A team of researchers at the University of Chicago (UIC) has developed an experimental cancer therapy that uses proteins produced by bacteria naturally present inside tumors. According to a study published in the journal Signal Transduction and Targeted Therapy and cited by Science Daily, the treatment has shown promising results in preclinical tests on prostate cancer, especially when combined with radiotherapy.
• Targeting the energy source of cancer cells
The new therapy is based on a peptide called aurB, created from a bacterial protein called auracyanin. According to the researchers, the compound acts on mitochondria - the structures responsible for energy production in cells - disrupting their functioning and limiting the supply of energy to tumor cells. "Mitochondria are very important for the survival of a cell; they are the energy factories. Many cancer cells show changes in the number and activity of mitochondria, because they need to grow rapidly and aggressively," explained Tohru Yamada, associate professor in the departments of surgery and biomedical engineering at the University of Chicago and lead author of the study.
• Bacteria in tumors, a possible source of drugs
According to the researchers, it has been known for several years that tumors host communities of bacteria in the so-called tumor microenvironment. In recent years, the interest of scientists has turned to identifying compounds produced by these bacteria that could be transformed into oncological therapies. The laboratory coordinated by Tohru Yamada had previously identified another bacterial protein, from the cupredoxin family, on the basis of which a treatment had been developed, including in clinical trials. The efficiency of that compound, however, depended on the functioning of the p53 gene, one of the most frequently affected by mutations in many types of cancer. "We wanted to develop an anticancer agent that did not depend on p53 function,” the researcher said.

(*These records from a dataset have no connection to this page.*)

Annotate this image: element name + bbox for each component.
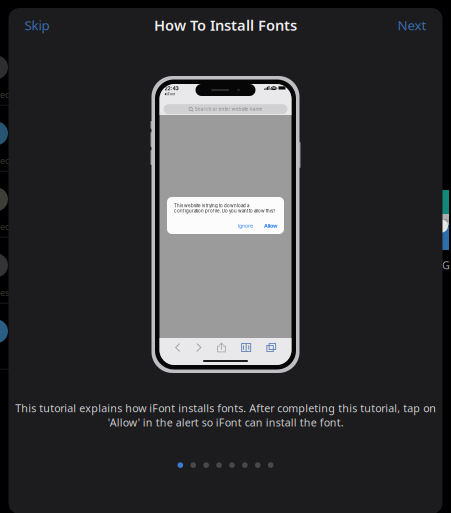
- staticText: ec: [0, 220, 9, 233]
- staticText: Ignore: [238, 222, 253, 229]
- staticText: This tutorial explains how iFont install…: [15, 401, 436, 429]
- staticText: iFont: [167, 92, 175, 96]
- staticText: 22:43: [164, 85, 178, 91]
- button[interactable]: Skip: [8, 8, 66, 42]
- staticText: This website is trying to download a con…: [174, 203, 275, 214]
- staticText: Allow: [264, 222, 277, 229]
- staticText: G: [442, 258, 450, 272]
- staticText: ec: [0, 88, 9, 101]
- staticText: Skip: [24, 16, 50, 34]
- staticText: Next: [398, 16, 426, 34]
- staticText: How To Install Fonts: [154, 15, 297, 35]
- button[interactable]: Next: [382, 8, 442, 42]
- staticText: ec: [0, 154, 9, 167]
- staticText: es: [0, 286, 9, 299]
- staticText: Search or enter website name: [195, 106, 263, 112]
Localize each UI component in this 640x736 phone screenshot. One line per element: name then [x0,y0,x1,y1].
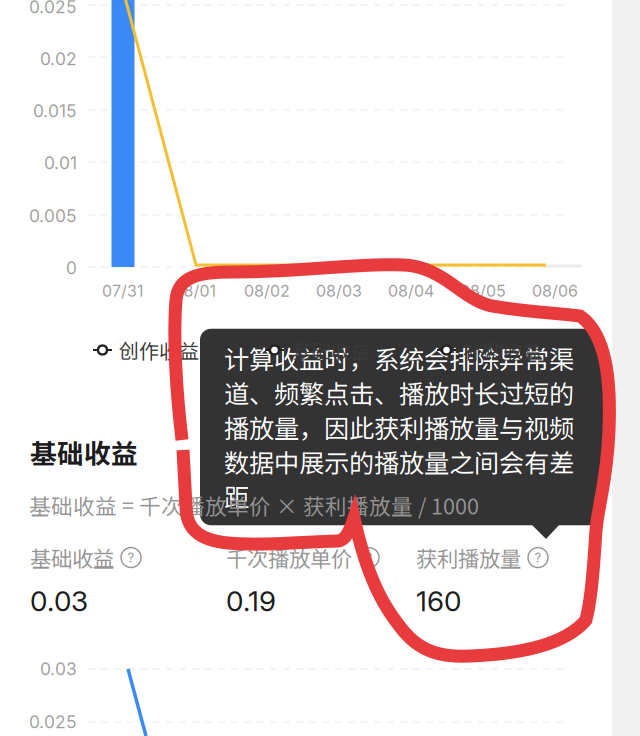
staticText: ? [128,550,134,566]
staticText: 08/06 [532,281,578,301]
staticText: 获利播放量 [416,542,521,573]
staticText: 补贴收益 [463,336,543,364]
staticText: ? [366,550,372,566]
staticText: 基础收益 [291,336,371,364]
staticText: 08/04 [388,281,434,301]
staticText: 创作收益 [119,336,199,364]
staticText: ? [534,550,542,566]
staticText: 0.03 [30,584,88,618]
staticText: 播放量，因此获利播放量与视频 [224,409,574,445]
staticText: 0.02 [40,48,77,70]
staticText: 08/03 [316,281,362,301]
staticText: 0.025 [29,0,77,18]
staticText: 160 [416,584,461,618]
staticText: 计算收益时，系统会排除异常渠 [224,340,574,376]
staticText: 基础收益 = 千次播放单价 × 获利播放量 / 1000 [29,489,479,521]
staticText: 距 [224,478,249,514]
staticText: 数据中展示的播放量之间会有差 [224,443,574,480]
staticText: 08/01 [174,281,216,301]
staticText: 0.005 [29,206,77,226]
staticText: 0.19 [226,584,276,618]
staticText: 0.03 [40,658,77,680]
staticText: 0.015 [33,100,77,122]
staticText: 0.01 [44,152,77,174]
staticText: 07/31 [102,281,144,301]
staticText: 08/05 [460,281,506,301]
staticText: 道、频繁点击、播放时长过短的 [224,374,574,411]
staticText: 08/02 [244,281,290,301]
staticText: 基础收益 [30,542,114,573]
staticText: 千次播放单价 [226,542,352,573]
staticText: 0.025 [29,712,77,732]
staticText: 基础收益 [30,433,138,471]
staticText: 0 [66,258,77,278]
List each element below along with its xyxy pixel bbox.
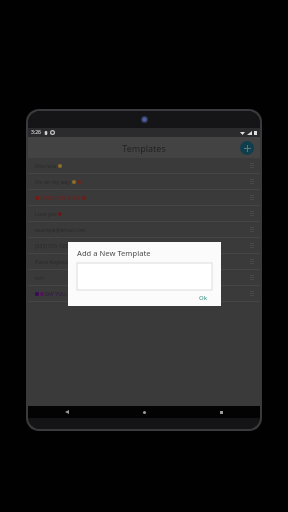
button[interactable]: Miss you: [28, 158, 260, 174]
button[interactable]: Paste Keyboard: [28, 254, 260, 270]
button[interactable]: Home: [106, 406, 183, 418]
button[interactable]: example@email.com: [28, 222, 260, 238]
staticText: Paste Keyboard: [35, 258, 73, 265]
button[interactable]: Ok: [195, 293, 212, 303]
staticText: SAY YOU A: [45, 290, 71, 297]
button[interactable]: Back: [28, 406, 106, 418]
button[interactable]: Recent apps: [183, 406, 260, 418]
staticText: Miss you: [35, 162, 57, 169]
staticText: Ok: [199, 294, 208, 302]
staticText: 3:26: [31, 129, 41, 136]
button[interactable]: Template text field: [77, 263, 212, 290]
staticText: Templates: [122, 142, 166, 154]
staticText: (555) 555-1234: [35, 242, 71, 249]
staticText: Love you: [35, 210, 57, 217]
button[interactable]: SAY YOU A: [28, 286, 260, 302]
staticText: example@email.com: [35, 226, 86, 233]
button[interactable]: I MISS THE RAGE: [28, 190, 260, 206]
staticText: I MISS THE RAGE: [40, 194, 81, 201]
staticText: I'm on my way: [35, 178, 71, 185]
button[interactable]: Love you: [28, 206, 260, 222]
button[interactable]: I'm on my way: [28, 174, 260, 190]
button[interactable]: Add new template: [240, 141, 254, 155]
button[interactable]: (555) 555-1234: [28, 238, 260, 254]
staticText: Add a New Template: [77, 248, 151, 258]
staticText: brrr: [35, 274, 45, 281]
button[interactable]: brrr: [28, 270, 260, 286]
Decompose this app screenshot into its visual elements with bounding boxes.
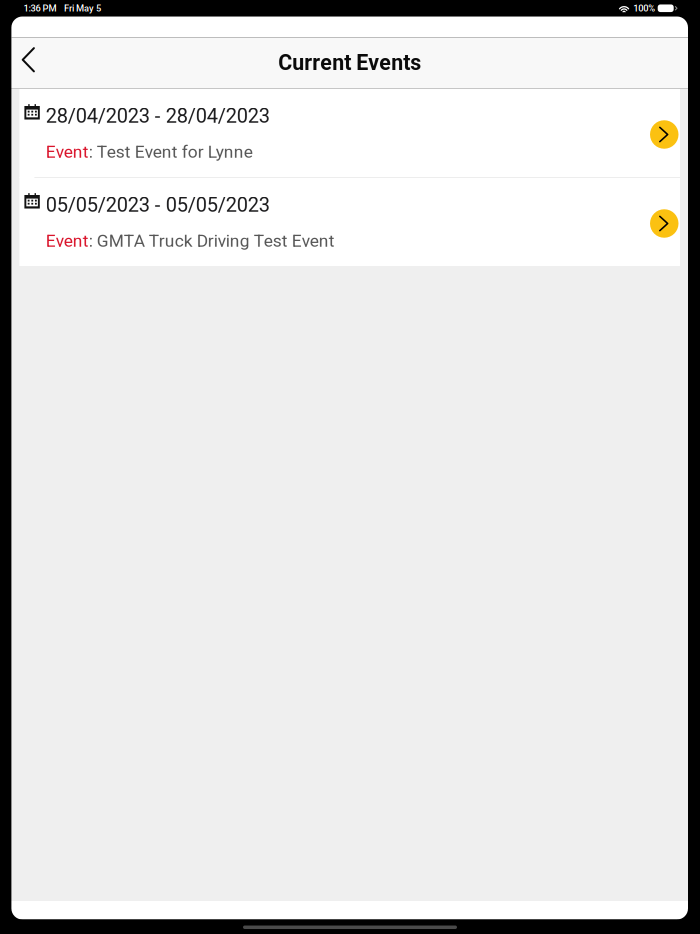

For the new research, the team analyzed tumor samples from breast cancer patients and identified, through DNA sequencing, the bacteria present inside the tumors. One of these produced a protein called auracyanin, which was the basis for the development of the aurB peptide. Experiments showed that aurB enters the mitochondria of cancer cells and binds to ATP synthase, an enzyme essential for the production of ATP, the main source of cellular energy. Blocking this mechanism reduces the ability of tumors to grow.
• Promising results in combination with radiotherapy
According to the study, the researchers tested the new compound on cell lines lacking functional p53 gene activity and on animal models of hormone-resistant prostate cancer. The association between aurB and radiotherapy significantly reduced tumor growth, without the occurrence of significant toxic effects. "The combination significantly enhanced the activity of the peptide, and the tumor shrank considerably. Using a well-established metastatic model, we demonstrated significant inhibition of tumor growth,” said Tohru Yamada.
• Next step: clinical trials
The University of Chicago has already obtained a patent for aurB and is exploring the possibility of further developing the therapy through clinical trials in patients. The study authors believe that auracyanin is just one of the many compounds produced by bacteria in the tumor microenvironment that could become the basis for new oncological treatments in the future.
According to Tohru Yamada, many bacterial proteins remain insufficiently explored, and research into them could open new directions in the development of anti-cancer therapies.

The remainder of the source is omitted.